Manuela Ulrich aus Hennigsdorf ist Pflegemutter und Erzieherin: Kimberley (6) und Marcel (7) gehören inzwischen schon zur Familie

HENNIGSDORF
Im Spielzimmer von Marcel und Kimberley spielt sich ein kleiner Schwertkampf ab. Marcel gewinnt und freut sich diebisch. Der Junge ist sieben, seine Schwester ein Jahr jünger. Sie leben in einer Pflegefamilie.
Familie Ulrich aus Hennigsdorf hat den Schritt, die Kinder aufzunehmen, gemeinsam beraten. „Das haben wir nie bereut“, sagt Mutter Manuela. Die 52-Jährige macht das allerdings nicht ehrenamtlich. Sie ist beim Kinder- und Jugendhilfeverband (KJHV) angestellt. Es ist ihr Job, Marcel und Kimberley bei sich zu Hause zu betreuen – rund um die Uhr. Dafür ist eine Ausbildung notwendig.

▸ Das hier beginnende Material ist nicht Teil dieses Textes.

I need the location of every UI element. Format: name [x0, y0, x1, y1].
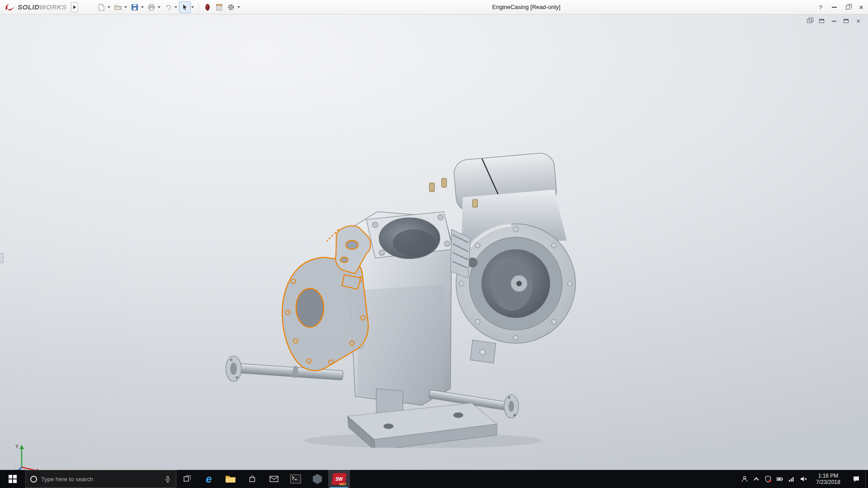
task-view-button[interactable]: [176, 470, 198, 488]
action-center-icon: [853, 475, 860, 483]
battery-tray-button[interactable]: [774, 470, 786, 488]
mail-icon: [269, 475, 278, 483]
undo-button[interactable]: [162, 1, 174, 13]
y-axis-label: Y: [15, 444, 19, 449]
open-document-button[interactable]: [112, 1, 124, 13]
doc-minimize-button[interactable]: [830, 18, 837, 24]
y-axis-arrow: [19, 445, 24, 449]
close-button[interactable]: ✕: [854, 0, 868, 14]
sw-icon-year: 2017: [339, 483, 346, 486]
solidworks-wordmark: SOLIDWORKS: [18, 3, 66, 11]
gear-icon: [227, 3, 235, 11]
solidworks-ds-icon: [5, 3, 15, 12]
doc-restore-icon: [844, 19, 849, 23]
task-view-icon: [184, 475, 191, 483]
window-controls: ? ✕: [814, 0, 868, 14]
reference-triad: Y X: [10, 441, 49, 470]
undo-icon: [164, 3, 172, 11]
minimize-icon: [832, 7, 837, 8]
doc-minimize-icon: [832, 21, 836, 22]
options-button[interactable]: [225, 1, 237, 13]
window-icon: [819, 19, 824, 23]
restore-icon: [846, 5, 850, 9]
new-window-button[interactable]: [806, 18, 813, 24]
screen: SOLIDWORKS: [0, 0, 868, 488]
volume-icon: [800, 475, 807, 483]
battery-icon: [776, 475, 783, 483]
network-icon: [788, 475, 795, 483]
select-tool-button[interactable]: [179, 1, 191, 13]
dropdown-caret-icon[interactable]: [141, 6, 144, 8]
tray-overflow-button[interactable]: [750, 470, 762, 488]
file-explorer-button[interactable]: [220, 470, 241, 488]
dropdown-caret-icon[interactable]: [175, 6, 177, 8]
dropdown-caret-icon[interactable]: [108, 6, 110, 8]
security-tray-button[interactable]: [762, 470, 774, 488]
microphone-icon[interactable]: [164, 475, 171, 483]
minimize-button[interactable]: [827, 0, 841, 14]
system-tray: 1:16 PM 7/23/2018: [739, 470, 868, 488]
window-button[interactable]: [818, 18, 825, 24]
save-button[interactable]: [129, 1, 141, 13]
selected-component-highlight[interactable]: [282, 226, 371, 371]
print-button[interactable]: [146, 1, 157, 13]
hexagon-app-icon: [313, 474, 322, 484]
solidworks-taskbar-button[interactable]: SW 2017: [328, 470, 350, 488]
open-folder-icon: [114, 3, 122, 11]
clock-date: 7/23/2018: [816, 479, 840, 485]
cortana-icon: [30, 476, 37, 483]
mail-button[interactable]: [263, 470, 285, 488]
doc-restore-button[interactable]: [843, 18, 849, 24]
new-document-icon: [97, 3, 105, 11]
show-desktop-button[interactable]: [865, 470, 868, 488]
store-bag-icon: [249, 475, 256, 483]
menu-flyout-button[interactable]: [71, 2, 78, 12]
toolbar-separator: [198, 3, 199, 12]
red-capsule-icon: [203, 3, 212, 11]
volume-tray-button[interactable]: [797, 470, 809, 488]
brand-part-2: WORKS: [39, 3, 66, 11]
new-document-button[interactable]: [95, 1, 107, 13]
dropdown-caret-icon[interactable]: [124, 6, 127, 8]
help-button[interactable]: ?: [814, 0, 827, 14]
red-capsule-button[interactable]: [202, 1, 213, 13]
graphics-viewport[interactable]: ✕: [0, 14, 868, 470]
edrawings-button[interactable]: [307, 470, 328, 488]
doc-close-button[interactable]: ✕: [855, 18, 862, 24]
save-icon: [131, 3, 139, 11]
network-tray-button[interactable]: [786, 470, 797, 488]
start-button[interactable]: [0, 470, 25, 488]
taskbar-search[interactable]: [25, 470, 176, 488]
edge-button[interactable]: e: [198, 470, 220, 488]
dropdown-caret-icon[interactable]: [191, 6, 194, 8]
print-icon: [147, 3, 156, 11]
command-prompt-icon: [290, 474, 301, 483]
action-center-button[interactable]: [847, 470, 865, 488]
dropdown-caret-icon[interactable]: [237, 6, 240, 8]
sw-icon-text: SW: [335, 477, 343, 482]
command-prompt-button[interactable]: [285, 470, 307, 488]
titlebar: SOLIDWORKS: [0, 0, 868, 14]
search-input[interactable]: [41, 476, 160, 483]
document-window-controls: ✕: [806, 18, 862, 24]
solidworks-app-icon: SW 2017: [332, 473, 346, 485]
property-manager-button[interactable]: [213, 1, 225, 13]
taskbar-clock[interactable]: 1:16 PM 7/23/2018: [809, 470, 847, 488]
clock-time: 1:16 PM: [818, 473, 839, 479]
brand-part-1: SOLID: [18, 3, 39, 11]
store-button[interactable]: [241, 470, 263, 488]
feature-manager-collapsed-tab[interactable]: [0, 253, 4, 263]
engine-casing-model[interactable]: [212, 146, 578, 448]
dropdown-caret-icon[interactable]: [158, 6, 160, 8]
clutch-casing[interactable]: [453, 152, 576, 363]
windows-logo-icon: [9, 475, 17, 483]
people-button[interactable]: [739, 470, 750, 488]
document-title: EngineCasing [Read-only]: [492, 0, 560, 14]
chevron-up-icon: [754, 477, 759, 482]
property-manager-icon: [215, 3, 223, 11]
select-arrow-icon: [181, 3, 189, 11]
doc-close-icon: ✕: [856, 18, 860, 24]
restore-button[interactable]: [841, 0, 854, 14]
cascade-windows-icon: [807, 19, 812, 23]
windows-taskbar: e: [0, 470, 868, 488]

Manuela Ulrich war in der Wirtschaft tätig, wollte sich aber noch mal verändern. „Was Sinnvolles sollte es sein, und ich hatte schon immer ein Herz für Kinder.“ Es habe dann einfach gepasst, sagt sie. Die Hennigsdorferin begann eine berufsbegleitende dreijährige Ausbildung: Psychologie, Mathematik, Sport, Teddys basteln. „Es war hart, durchaus belastend, aber ich habe mich darauf eingelassen“, sagt sie. Am Ende bekam sie die Betriebserlaubnis vom KJHV. Seit sechs Jahren arbeitet Manuela Ulrich inzwischen als „innewohnende Erzieherin“. Ihr Arbeitsplatz sind ihre eigenen vier Wände. In Oberhavel gibt es derzeit zehn Familien, die über den KJHV zwischen einem und vier Kinder betreuen. „Manchmal dauert die Pflege nur ein Jahr, wenn die leibliche Mutter im Krankenhaus ist oder sich die Eltern in einer Krise befinden“, sagt Anke Horn, Projektleiterin beim KJHV in Hennigsdorf. Andere Kinder bleiben länger. Marcel und Kimberley werden so lange bei den Ulrichs leben, bis sie erwachsen sind. „Das lässt sich vorher nicht planen“, so Anke Horn weiter.

Bevor das Kind in die Familie kommt, überprüft der Verband auch die anderen Mitglieder. Ehemann Rainer brauchte ein erweitertes Führungszeugnis. „Beim Bewerbungsgespräch sollte die ganze Familie dabei sein“, sagt Anke Horn. Alle müssen das Vorhaben mittragen. „Die Kinder machen ja schließlich vor dem Partner nicht Halt.“ Im Fall von Marcel und Kimberley ist Rainer Ulrich nicht nur ehrenamtlicher Mitbetreuer, sondern auch der Vormund der Kinder.
Tochter Sabrina (28) ist ebenfalls ehrenamtlich dabei. „Wenn meine Mutter unterwegs ist, dann übernehme ich“, sagt sie. Für sie gehören die Kleinen ganz selbstverständlich zur Familie.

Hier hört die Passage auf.